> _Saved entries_
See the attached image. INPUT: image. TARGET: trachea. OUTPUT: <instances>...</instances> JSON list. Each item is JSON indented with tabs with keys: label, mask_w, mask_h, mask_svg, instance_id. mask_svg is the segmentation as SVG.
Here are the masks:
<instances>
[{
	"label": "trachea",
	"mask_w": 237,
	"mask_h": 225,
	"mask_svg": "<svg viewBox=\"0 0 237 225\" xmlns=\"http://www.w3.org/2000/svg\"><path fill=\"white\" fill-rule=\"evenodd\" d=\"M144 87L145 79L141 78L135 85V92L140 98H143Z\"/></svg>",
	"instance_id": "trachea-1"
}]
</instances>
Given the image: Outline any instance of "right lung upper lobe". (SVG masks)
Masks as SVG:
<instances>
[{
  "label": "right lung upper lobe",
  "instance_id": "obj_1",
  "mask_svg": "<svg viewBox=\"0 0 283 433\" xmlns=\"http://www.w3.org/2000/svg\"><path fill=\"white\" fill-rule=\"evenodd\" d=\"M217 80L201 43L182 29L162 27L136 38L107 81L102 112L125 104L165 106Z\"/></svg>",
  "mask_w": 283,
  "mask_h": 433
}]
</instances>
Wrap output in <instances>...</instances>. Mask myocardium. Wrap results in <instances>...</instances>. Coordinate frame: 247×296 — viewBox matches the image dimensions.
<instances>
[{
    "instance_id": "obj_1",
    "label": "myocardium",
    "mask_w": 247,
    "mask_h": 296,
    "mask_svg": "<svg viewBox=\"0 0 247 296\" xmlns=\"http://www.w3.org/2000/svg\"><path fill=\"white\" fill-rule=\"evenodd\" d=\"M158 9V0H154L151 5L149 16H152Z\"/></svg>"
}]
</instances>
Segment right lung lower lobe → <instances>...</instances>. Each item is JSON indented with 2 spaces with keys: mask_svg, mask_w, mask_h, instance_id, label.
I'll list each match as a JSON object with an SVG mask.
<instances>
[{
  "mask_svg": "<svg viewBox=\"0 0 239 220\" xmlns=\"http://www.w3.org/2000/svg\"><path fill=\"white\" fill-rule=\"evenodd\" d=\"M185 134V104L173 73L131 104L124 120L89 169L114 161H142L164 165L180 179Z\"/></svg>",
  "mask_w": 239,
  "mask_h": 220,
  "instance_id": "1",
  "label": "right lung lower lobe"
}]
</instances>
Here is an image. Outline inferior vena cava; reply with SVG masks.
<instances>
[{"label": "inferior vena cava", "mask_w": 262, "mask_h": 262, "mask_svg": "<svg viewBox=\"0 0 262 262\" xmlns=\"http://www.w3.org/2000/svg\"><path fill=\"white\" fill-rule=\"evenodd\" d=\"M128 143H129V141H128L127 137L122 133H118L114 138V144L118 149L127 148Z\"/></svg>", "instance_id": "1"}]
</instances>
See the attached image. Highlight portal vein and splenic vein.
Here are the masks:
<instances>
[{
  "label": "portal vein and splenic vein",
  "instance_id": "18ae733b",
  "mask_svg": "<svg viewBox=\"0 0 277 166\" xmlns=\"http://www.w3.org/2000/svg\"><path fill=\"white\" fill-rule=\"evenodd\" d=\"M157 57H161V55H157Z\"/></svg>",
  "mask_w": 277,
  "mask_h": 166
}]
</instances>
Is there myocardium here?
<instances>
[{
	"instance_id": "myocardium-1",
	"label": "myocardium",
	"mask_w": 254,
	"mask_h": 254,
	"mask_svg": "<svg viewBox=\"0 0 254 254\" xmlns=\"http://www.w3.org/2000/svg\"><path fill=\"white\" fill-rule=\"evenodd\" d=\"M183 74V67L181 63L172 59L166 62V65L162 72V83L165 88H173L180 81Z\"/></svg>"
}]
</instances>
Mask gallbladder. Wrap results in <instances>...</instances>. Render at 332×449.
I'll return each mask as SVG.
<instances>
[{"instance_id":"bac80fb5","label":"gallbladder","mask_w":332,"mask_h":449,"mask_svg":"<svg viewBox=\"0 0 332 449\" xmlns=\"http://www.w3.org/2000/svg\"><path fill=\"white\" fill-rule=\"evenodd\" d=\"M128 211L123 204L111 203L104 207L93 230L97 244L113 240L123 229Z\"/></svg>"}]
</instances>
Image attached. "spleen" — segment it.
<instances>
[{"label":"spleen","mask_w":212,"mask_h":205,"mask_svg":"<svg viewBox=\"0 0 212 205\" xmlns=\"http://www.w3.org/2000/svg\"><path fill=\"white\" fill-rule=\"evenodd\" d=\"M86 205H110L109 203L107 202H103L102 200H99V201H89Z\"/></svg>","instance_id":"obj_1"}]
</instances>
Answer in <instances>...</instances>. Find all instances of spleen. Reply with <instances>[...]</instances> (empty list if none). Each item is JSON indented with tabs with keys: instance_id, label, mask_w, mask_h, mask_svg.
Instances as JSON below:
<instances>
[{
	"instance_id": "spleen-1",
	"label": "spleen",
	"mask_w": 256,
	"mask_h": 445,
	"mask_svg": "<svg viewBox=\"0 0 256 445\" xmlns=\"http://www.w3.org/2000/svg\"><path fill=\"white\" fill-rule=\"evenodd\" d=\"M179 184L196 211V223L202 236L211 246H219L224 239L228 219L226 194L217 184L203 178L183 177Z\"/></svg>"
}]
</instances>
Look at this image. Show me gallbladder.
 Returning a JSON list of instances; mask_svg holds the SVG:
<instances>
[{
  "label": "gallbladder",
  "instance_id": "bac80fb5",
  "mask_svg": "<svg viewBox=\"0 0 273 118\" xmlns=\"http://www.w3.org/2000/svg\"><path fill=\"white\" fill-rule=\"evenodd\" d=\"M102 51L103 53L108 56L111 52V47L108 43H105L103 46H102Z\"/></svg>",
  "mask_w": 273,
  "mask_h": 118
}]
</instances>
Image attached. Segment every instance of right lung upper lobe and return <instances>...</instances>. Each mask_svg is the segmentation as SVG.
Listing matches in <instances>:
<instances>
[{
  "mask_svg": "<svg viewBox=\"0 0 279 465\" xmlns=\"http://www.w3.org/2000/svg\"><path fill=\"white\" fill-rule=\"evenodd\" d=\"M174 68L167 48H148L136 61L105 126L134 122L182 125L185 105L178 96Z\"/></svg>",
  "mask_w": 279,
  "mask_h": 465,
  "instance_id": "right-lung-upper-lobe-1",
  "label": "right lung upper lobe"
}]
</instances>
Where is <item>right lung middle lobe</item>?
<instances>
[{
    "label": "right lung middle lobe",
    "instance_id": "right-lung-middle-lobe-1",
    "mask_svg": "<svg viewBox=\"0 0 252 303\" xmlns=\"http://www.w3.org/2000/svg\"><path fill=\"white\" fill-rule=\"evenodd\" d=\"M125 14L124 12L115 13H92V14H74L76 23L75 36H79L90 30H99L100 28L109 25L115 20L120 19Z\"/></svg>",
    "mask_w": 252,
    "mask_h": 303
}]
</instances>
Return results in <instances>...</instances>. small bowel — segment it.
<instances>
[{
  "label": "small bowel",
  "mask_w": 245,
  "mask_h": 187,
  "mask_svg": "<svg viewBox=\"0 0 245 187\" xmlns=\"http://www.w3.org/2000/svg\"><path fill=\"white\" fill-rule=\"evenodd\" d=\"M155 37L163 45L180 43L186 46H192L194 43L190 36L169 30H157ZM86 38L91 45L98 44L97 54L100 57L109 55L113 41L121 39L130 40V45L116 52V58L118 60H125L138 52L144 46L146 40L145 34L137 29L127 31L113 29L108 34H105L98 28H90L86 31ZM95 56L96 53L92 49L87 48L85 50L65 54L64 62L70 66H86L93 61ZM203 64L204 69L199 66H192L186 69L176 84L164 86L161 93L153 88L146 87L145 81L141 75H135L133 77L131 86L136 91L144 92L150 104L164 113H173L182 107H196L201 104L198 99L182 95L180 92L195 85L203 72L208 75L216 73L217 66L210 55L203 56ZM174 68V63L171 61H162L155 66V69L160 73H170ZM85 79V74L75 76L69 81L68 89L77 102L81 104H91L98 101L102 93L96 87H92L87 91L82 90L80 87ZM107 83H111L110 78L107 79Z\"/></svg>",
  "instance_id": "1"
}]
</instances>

> _ACTIVITY_
Output the lines from the one with "Return results in" to the final line of the entries above, exactly as they stand, please, and nothing else.

> _EXPECTED ANSWER_
Return results in <instances>...</instances>. small bowel — segment it.
<instances>
[{
  "label": "small bowel",
  "mask_w": 245,
  "mask_h": 187,
  "mask_svg": "<svg viewBox=\"0 0 245 187\" xmlns=\"http://www.w3.org/2000/svg\"><path fill=\"white\" fill-rule=\"evenodd\" d=\"M155 37L163 45L180 43L186 46H192L194 43L190 36L169 30H157ZM86 38L91 45L98 44L97 54L100 57L109 55L113 41L121 39L130 40V45L116 52V58L118 60H125L138 52L144 46L146 40L145 34L137 29L127 31L113 29L108 34H105L98 28H90L86 31ZM95 56L96 53L92 49L87 48L85 50L65 54L64 62L70 66H86L93 61ZM203 64L204 69L199 66H192L186 69L176 84L164 86L161 93L153 88L146 87L145 81L141 75H135L133 77L131 86L136 91L144 92L150 104L164 113H173L182 107H196L201 104L198 99L182 95L180 92L195 85L203 72L208 75L216 73L217 66L210 55L203 56ZM174 68V63L171 61H162L155 66V69L160 73H170ZM85 79V74L75 76L69 81L68 89L77 102L81 104H91L98 101L102 93L96 87H92L87 91L82 90L80 87ZM107 83H111L110 78L107 79Z\"/></svg>",
  "instance_id": "1"
}]
</instances>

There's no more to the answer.